Directed by Scott Sanders.
Written by Michael Jai White & Byron Minns & Scott Sanders. From a story by Michael Jai White & Scott Sanders.
Starring Michael Jai White, Salli Richardson, Arsenio Hall, Kevin Chapman and Tommy Davidson.

Spoofs are a tough thing to pull off. Even when they manage to be funny, they’re rarely funny for more than half an hour, and usually so overloaded with padding as to render them a waste of time overall. Even more frustrating is when spoofs write themselves into a corner so badly that they end up turning into straight-faced, crappy version of the movies they’re supposedly parodying.

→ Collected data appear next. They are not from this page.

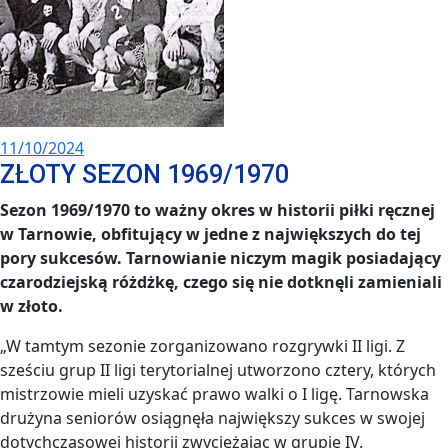
11/10/2024
ZŁOTY SEZON 1969/1970
Sezon 1969/1970 to ważny okres w historii piłki ręcznej
w Tarnowie, obfitujący w jedne z największych do tej
pory sukcesów. Tarnowianie niczym magik posiadający
czarodziejską różdżkę, czego się nie dotknęli zamieniali
w złoto.
„W tamtym sezonie zorganizowano rozgrywki II ligi. Z
sześciu grup II ligi terytorialnej utworzono cztery, których
mistrzowie mieli uzyskać prawo walki o I ligę. Tarnowska
drużyna seniorów osiągnęła największy sukces w swojej
dotychczasowej historii zwyciężając w grupie IV.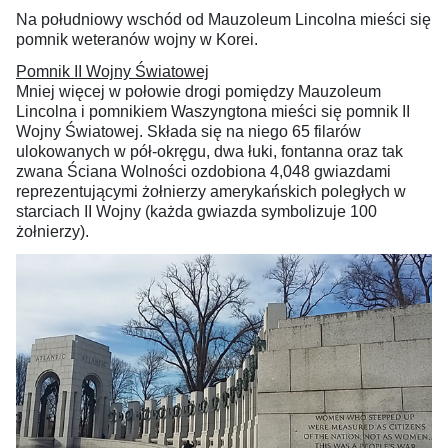
Na południowy wschód od Mauzoleum Lincolna mieści się
pomnik weteranów wojny w Korei.
Pomnik II Wojny Światowej
Mniej więcej w połowie drogi pomiędzy Mauzoleum
Lincolna i pomnikiem Waszyngtona mieści się pomnik II
Wojny Światowej. Składa się na niego 65 filarów
ulokowanych w pół-okręgu, dwa łuki, fontanna oraz tak
zwana Ściana Wolności ozdobiona 4,048 gwiazdami
reprezentującymi żołnierzy amerykańskich poległych w
starciach II Wojny (każda gwiazda symbolizuje 100
żołnierzy).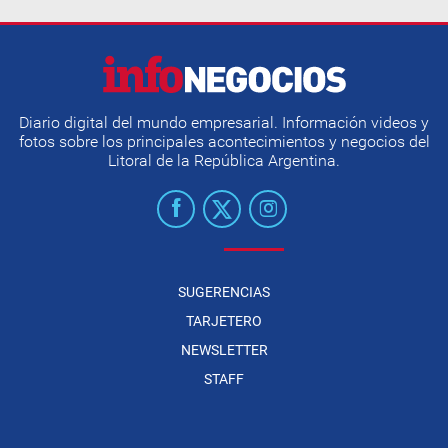
Diario digital del mundo empresarial. Información videos y
fotos sobre los principales acontecimientos y negocios del
Litoral de la República Argentina.
SUGERENCIAS
TARJETERO
NEWSLETTER
STAFF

So it was with some trepidation that my friend Pete and I tossed in Black Dynamite one evening… and almost immediately loved it. Not only does Black Dynamite work shockingly well as a comedy — never wearing out its welcome for the full, brisk 84 minutes — it’s also a pretty effective action movie, thanks to its co-writer and star Michael Jai White.

The premise is a cliché as they come — Black Dynamite avenges his brother’s death (a.k.a. Revenge Plot #3) — but this sort of movie isn’t about plot; it’s about execution, and Black Dynamite is at once a terrific action movie, a painfully funny comedy, and a spot-on parody of the blaxploitation genre, both the relatively down-to-earth movies like the first Shaft and, over the course of the film, the increasingly ludicrous stuff from the tail end of the wave.

For me (and, I think, many film buffs), the best laughs were from the many so-dumb-they’re-brilliant touches peppered throughout the movie: a boom mike dipping into view, straight into Black Dynamite’s impressive afro; “I threw that shit before I walked in the room!”; and the lyrics at one point in Adrian Younge’s fantastically funky score giving a literal play-by-play of the on-screen proceedings.

Sadly, the film sank like a stone in theaters, only screening in 70 theaters for two whole weeks. But that’s what home video is for, isn’t it?

Black Dynamite is available on DVD, Blu-Ray, and Netflix (via disc and streaming).

Recommended Reading: If you loved Black Dynamite, check out Brian Maruca and Jim Rugg’s similar, yet also brilliant Afrodisiac.